On March 15, 2010, the staff of the Division of Corporation Finance issued Staff Legal Bulletin No. 18 (SLB 18), which describes the Division’s views regarding when issuers that have abandoned an initial public offering or have been acquired can use Rule 12h-3 under the Exchange Act to suspend their reporting obligations under Section 15(d) of the Exchange Act. In the following two situations, the Division has repeatedly expressed the view in no-action letters that Rule 12h-3(c) does not preclude an issuer from filing a Form 15 to suspend its Section 15(d) reporting obligation with respect to a class of securities, even though a Securities Act registration statement relating to that class became effective or was required to be updated by Section 10(a)(3) during the time period specified in Rule 12h-3(c).

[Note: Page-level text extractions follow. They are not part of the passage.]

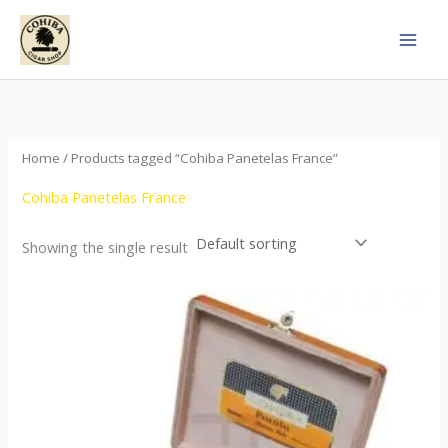
Skip
to
content
Home
/ Products tagged “Cohiba Panetelas France”
Cohiba Panetelas France
Showing the single result
Price
This
range:
product
$37.00
through
has
$755.00
multiple
variants.
The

- Abandoned Initial Public Offering: An issuer with no Exchange Act reporting obligations has a Securities Act registration statement become effective, but does not sell any securities pursuant to the registration statement. The issuer files an application to withdraw the registration statement pursuant to Securities Act Rule 477, and the staff consents to the withdrawal.
- Acquired Issuer: An issuer has been acquired by another entity, resulting in the class or classes of securities for which the issuer has a Section 15(d) reporting obligation being either: (1) extinguished; or (2) held or assumed by only one recordholder, the acquiring entity.

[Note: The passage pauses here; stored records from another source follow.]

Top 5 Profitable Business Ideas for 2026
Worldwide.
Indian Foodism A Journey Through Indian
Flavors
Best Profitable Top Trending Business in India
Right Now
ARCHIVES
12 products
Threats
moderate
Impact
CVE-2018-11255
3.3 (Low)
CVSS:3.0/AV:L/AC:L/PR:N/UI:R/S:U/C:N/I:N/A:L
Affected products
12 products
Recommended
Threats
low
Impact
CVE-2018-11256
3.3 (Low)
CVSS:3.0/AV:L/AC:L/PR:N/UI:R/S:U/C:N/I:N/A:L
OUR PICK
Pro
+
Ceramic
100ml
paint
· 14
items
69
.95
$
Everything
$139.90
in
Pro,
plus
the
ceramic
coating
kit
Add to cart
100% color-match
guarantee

An issuer who meets the following conditions in SLB 18 will no longer need to seek no-action relief in these situations before filing a Form 15 to suspend its Section 15(d) reporting obligation in reliance on Rule 12h-3:
- The issuer must not have a class of securities registered under Section 12 of the Exchange Act.
- The issuer must comply with the other requirements of Rule 12h-3 (i.e., less than 300 stockholders of record and file Form 15).
- The issuer must deregister any unsold securities from Securities Act registration statements and withdraw any registration statements if there were no sales.
- The issuer must not otherwise file Exchange Act reports during the time period in which it seeks to avail itself of the suspension provided by Rule 12h-3.